Relkin had had enough of weird forests. He was anxious for them to leave the ancient wood behind, and only relaxed when at the end of the afternoon the little town of Grettons appeared on the east side of the river. They drew in and beached their canoes and scows on a broad strip of sand.

This tidy village of four streets and twenty stone houses with thatched roofs also held an ancient fane to the Great Mother, a small temple of beautiful proportion. It had remained hidden to all but her worshipers during the long night of the Dark Ages. The foul agents of the demon lords never suspected that the fane of the Hidden Mother lay here, at the gateway to the Feutoborg Forest. The fane was still kept up by a group of young witches, volunteers from Bea and Kadein.

Eads directed the men to set their tents along the shore just past the end of the town. The cooks began a boil up and sent into the town for bread and ale and fresh vegetables.

Stretched out along the sand beside the little town, they ate their fill. The sun sank way out on a western reach of the river. It was warm, full summer, and the weather had remained sunny and mild.

The townsfolk were hospitable, and there were several rounds of a good ale made by one Bosun Chesnew, who'd retired to this quiet spot after a life in the legions.

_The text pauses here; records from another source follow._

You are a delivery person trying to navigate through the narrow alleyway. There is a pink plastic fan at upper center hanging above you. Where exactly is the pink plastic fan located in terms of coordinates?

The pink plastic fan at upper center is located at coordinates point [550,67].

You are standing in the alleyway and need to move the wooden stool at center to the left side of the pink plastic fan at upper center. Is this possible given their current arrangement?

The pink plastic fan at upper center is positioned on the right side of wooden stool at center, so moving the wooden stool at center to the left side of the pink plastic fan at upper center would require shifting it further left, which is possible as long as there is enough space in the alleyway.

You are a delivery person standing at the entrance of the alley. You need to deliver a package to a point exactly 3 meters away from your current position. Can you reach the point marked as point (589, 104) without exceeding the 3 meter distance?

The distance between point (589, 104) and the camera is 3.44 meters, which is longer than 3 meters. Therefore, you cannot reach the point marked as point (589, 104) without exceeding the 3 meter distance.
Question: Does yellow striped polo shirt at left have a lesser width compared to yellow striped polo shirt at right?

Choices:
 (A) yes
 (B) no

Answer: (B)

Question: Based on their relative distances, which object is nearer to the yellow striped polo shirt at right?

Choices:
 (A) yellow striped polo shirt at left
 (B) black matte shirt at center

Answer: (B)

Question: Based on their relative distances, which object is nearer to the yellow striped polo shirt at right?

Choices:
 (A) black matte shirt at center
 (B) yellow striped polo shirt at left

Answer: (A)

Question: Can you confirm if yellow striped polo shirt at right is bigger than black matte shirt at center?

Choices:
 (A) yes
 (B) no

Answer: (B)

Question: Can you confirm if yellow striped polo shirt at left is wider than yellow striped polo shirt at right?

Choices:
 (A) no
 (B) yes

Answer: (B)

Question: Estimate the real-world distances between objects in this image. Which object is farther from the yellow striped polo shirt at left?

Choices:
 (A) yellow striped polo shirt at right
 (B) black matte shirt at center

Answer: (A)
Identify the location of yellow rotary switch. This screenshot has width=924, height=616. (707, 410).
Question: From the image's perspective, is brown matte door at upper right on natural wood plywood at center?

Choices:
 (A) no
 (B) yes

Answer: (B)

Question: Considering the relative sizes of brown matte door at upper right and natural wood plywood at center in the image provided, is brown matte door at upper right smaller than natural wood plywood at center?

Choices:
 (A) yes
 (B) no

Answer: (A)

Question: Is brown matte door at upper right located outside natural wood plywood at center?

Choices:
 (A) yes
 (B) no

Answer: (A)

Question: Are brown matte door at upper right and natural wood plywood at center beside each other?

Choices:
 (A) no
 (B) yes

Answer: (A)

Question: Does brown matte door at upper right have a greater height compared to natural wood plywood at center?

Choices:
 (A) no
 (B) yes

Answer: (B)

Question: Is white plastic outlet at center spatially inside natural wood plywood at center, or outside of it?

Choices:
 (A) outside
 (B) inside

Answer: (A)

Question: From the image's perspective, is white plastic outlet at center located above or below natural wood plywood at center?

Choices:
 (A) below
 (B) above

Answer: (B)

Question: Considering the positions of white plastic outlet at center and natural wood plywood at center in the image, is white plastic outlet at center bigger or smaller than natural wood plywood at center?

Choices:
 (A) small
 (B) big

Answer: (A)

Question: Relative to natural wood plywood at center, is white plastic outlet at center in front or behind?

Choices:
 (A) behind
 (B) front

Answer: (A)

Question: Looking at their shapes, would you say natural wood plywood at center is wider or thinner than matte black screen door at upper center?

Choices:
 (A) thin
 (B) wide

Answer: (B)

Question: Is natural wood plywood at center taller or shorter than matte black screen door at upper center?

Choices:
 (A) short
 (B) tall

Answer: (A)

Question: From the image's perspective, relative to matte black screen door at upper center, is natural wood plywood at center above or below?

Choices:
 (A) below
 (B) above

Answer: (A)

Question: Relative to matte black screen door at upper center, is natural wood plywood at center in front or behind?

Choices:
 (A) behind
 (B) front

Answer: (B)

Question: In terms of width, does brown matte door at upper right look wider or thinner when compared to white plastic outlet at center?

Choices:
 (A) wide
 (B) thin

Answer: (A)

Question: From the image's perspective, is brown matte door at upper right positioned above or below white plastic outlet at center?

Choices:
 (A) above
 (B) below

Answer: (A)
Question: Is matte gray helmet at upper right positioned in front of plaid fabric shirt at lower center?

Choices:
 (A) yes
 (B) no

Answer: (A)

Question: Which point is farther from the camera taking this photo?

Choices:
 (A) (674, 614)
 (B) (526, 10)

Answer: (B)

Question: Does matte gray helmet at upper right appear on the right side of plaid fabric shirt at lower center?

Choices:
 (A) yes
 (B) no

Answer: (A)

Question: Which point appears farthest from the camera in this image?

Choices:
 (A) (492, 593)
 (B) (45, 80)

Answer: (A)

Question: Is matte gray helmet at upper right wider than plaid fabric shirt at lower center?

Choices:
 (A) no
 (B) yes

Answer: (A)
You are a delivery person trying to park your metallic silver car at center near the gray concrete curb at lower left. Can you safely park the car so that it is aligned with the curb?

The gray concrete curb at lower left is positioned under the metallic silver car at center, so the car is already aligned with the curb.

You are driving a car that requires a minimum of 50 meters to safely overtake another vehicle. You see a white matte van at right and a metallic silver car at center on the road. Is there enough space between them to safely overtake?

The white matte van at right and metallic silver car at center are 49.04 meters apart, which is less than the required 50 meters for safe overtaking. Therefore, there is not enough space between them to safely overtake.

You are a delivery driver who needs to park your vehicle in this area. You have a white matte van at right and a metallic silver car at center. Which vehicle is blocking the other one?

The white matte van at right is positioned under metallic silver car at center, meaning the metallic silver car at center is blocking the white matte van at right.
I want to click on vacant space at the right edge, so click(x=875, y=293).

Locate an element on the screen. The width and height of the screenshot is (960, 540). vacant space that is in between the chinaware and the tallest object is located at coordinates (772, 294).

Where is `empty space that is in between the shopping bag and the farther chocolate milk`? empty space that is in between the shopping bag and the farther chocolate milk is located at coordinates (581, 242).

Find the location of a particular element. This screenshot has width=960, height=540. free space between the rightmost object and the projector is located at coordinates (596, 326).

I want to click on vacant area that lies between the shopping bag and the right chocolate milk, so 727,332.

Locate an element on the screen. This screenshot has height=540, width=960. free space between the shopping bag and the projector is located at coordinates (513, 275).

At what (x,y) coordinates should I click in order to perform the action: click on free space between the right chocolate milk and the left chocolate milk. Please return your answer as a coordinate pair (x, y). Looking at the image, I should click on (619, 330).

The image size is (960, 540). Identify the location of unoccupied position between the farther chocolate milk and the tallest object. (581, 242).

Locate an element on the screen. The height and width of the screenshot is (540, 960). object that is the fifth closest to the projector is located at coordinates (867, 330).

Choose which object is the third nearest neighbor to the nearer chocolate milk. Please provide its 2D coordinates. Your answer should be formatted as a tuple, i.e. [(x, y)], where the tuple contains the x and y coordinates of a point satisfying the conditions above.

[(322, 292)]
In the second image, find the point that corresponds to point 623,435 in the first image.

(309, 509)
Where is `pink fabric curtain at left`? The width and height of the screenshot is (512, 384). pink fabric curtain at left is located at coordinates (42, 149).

Bosun Chesnew was, in fact, happy to sit down with them and hear stories of north Kenor, Dalhousie, and the Argo country. He was also the bearer of news. Since the beginning of the invasion, they'd seen folk passing down the river, hoping to get to the High Pass and out of Kenor. Then a few days before, they'd started seeing a few riders coming the other way, up the old road to the Lis and then going on into the Feutoborg Forest. These folk were convinced that the enemy horde was actually close to falling upon the valley of the Bur at any moment. Chesnew had heard from another traveler, an Ugoli trader no bigger than an elf, that Fort Redor had fallen already and all its defenders had been slaughtered. Fort Teot was still holding, however.

The enemy army was said to be moving in an endless series of columns up the river road in Livolda. Enemy forces were also moving through the country on the other side of the river, in Picon and Gueva. Despite being set way up the river Bur, the folk of Grettons were getting anxious. You couldn't buy a donkey around the town for love or money.

Eads called Captains Senshon, Deft, and Retiner together. Retiner was for staying in Grettons for fresh orders. Deft and Senshon were for pushing on south in the hope of getting to the junction with the Lis in time to turn upstream toward the High Pass.

It was time for a commander's judgment. Eads would have to decide and take responsibility. They might also have to face the fact that the enemy could reach the confluence of the Bur and the Lis before they could, in which case they would have wasted time and effort to no purpose.

Such a possibility also raised the question of what they might do in such a case. Eads understood all this.

"We're in a race to get to the High Pass, gentlemen, and that's where the battle will be fought. We will need every man, every dragon that we can get there to hold the pass.

"The quickest way to the High Pass is by following the rivers."

"So we're to press on regardless?" said Captain Retiner of the Talion Light Horse.

"That is my decision, Captain."

"Yes, sir." It was obvious that Retiner disagreed, but he refrained from insubordination. Eads paused a moment.

"If we find that we're too late, then we'll turn around, but for now we will go south. We have to accept the possibility that we may be too late. However, we cannot pass up any opportunity to reach the High Pass."

The captains returned to their units and passed the word. They would be going on in the morning, south, toward the enemy, toward the High Pass.

In the last hour of twilight, Relkin found himself with a very rare moment with nothing to do. Dragon leader Turrent was busy going over poor Jak's kit, which had fallen into "disrepair," according to the booming voice of the dragon leader. Relkin slipped away and walked through the little town. There were girls everywhere, including girls his own age who cast him big eyes and enticing smiles.